Cohort study, emulating a comparative effectiveness trial.

Setting

Linked primary care, hospital, and COVID-19 surveillance records available within the OpenSAFELY-TPP research platform.

Participants

317,341 health and social care workers vaccinated between 4 January and 28 February 2021, registered with a GP practice using the TPP SystmOne clinical information system in England, and not clinically extremely vulnerable.

Interventions

Vaccination with either BNT162b2 or ChAdOx1 administered as part of the national COVID-19 vaccine roll-out.

Main outcome measures

Recorded SARS-CoV-2 positive test, or COVID-19 related Accident and Emergency attendance or hospital admission occurring within 20 weeks of vaccination.

Results

The cumulative incidence of each outcome was similar for both vaccines during the first 20 weeks post-vaccination. The cumulative incidence of recorded SARS-CoV-2 infection 6 weeks after vaccination with BNT162b2 was 19.2 per 1000 people (95%CI 18.6 to 19.7) and with ChAdOx1 was 18.9 (95%CI 17.6 to 20.3), representing a difference of -0.24 per 1000 people (95%CI -1.71 to 1.22).
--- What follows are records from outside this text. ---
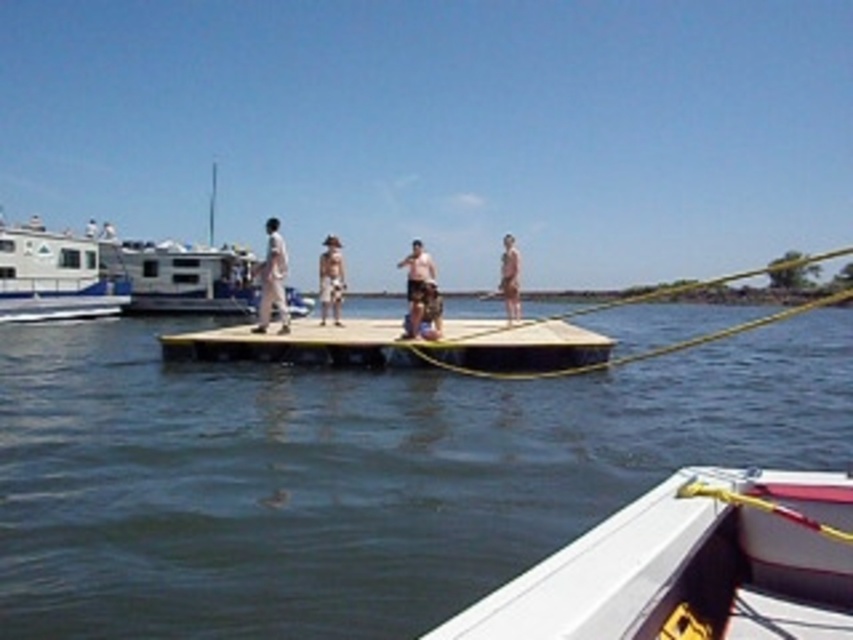 Can you confirm if white plastic boat at left is smaller than beige fabric hat at center?

Actually, white plastic boat at left might be larger than beige fabric hat at center.

Is point (78, 300) more distant than point (332, 300)?

Yes, it is behind point (332, 300).

Where is `white plastic boat at left`? The height and width of the screenshot is (640, 853). white plastic boat at left is located at coordinates (53, 276).

Who is more distant from viewer, (355, 380) or (408, 316)?

The point (408, 316) is more distant.

Between point (701, 456) and point (425, 310), which one is positioned behind?

The point (425, 310) is behind.

The image size is (853, 640). Identify the location of dark blue water at center. (352, 474).

In the scene shown: Who is taller, dark blue water at center or brown wooden dock at center?

dark blue water at center

Between dark blue water at center and brown wooden dock at center, which one appears on the right side from the viewer's perspective?

dark blue water at center is more to the right.

Which is behind, point (372, 580) or point (611, 339)?

The point (611, 339) is more distant.

Where is `dark blue water at center`? The image size is (853, 640). dark blue water at center is located at coordinates (352, 474). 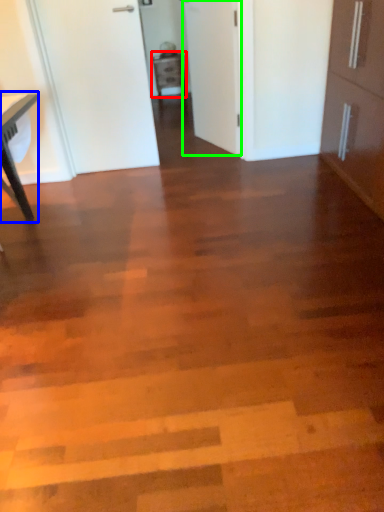 Question: Which object is positioned closest to cabinetry (highlighted by a red box)? Select from table (highlighted by a blue box) and door (highlighted by a green box).

Choices:
 (A) table
 (B) door

Answer: (B) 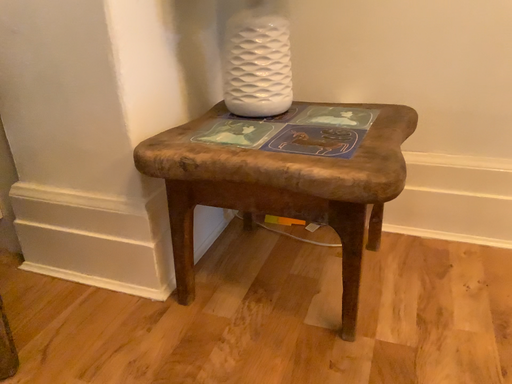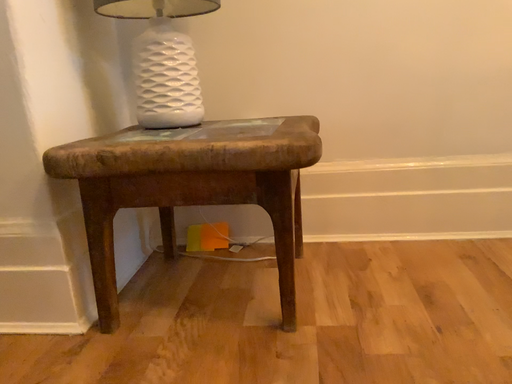 Question: How did the camera likely rotate when shooting the video?

Choices:
 (A) rotated right
 (B) rotated left

Answer: (A)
The difference in the cumulative incidence per 1000 people of COVID-19 accident and emergency attendance at 6 weeks was 0.01 per 1000 people (95%CI -0.27 to 0.28). For COVID-19 hospital admission, this difference was 0.03 per 1000 people (95%CI -0.22 to 0.27).

Conclusions

In this cohort of healthcare workers where we would not anticipate vaccine type to be related to health status, we found no substantial differences in the incidence of SARS-CoV-2 infection or COVID-19 disease up to 20 weeks after vaccination. Incidence dropped sharply after 3-4 weeks and there were very few COVID-19 hospital attendance and admission events after this period. This is in line with expected onset of vaccine-induced immunity, and suggests strong protection against COVID-19 disease for both vaccines.